ABOUT THIS TASK:
With the images excluded, set down every line of the listing below exactly.

::: EXTRACTED INFORMATION

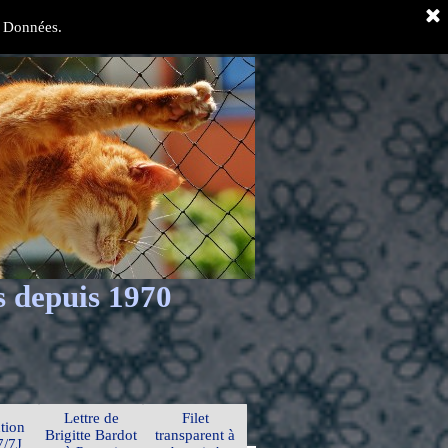
es Données.
s depuis 1970
Lettre de
Filet
tion
Brigitte Bardot
transparent à
7/7J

::::::

YOUR RESPONSE:
es Données.
s depuis 1970
Lettre de
Filet
tion
Brigitte Bardot
transparent à
7/7J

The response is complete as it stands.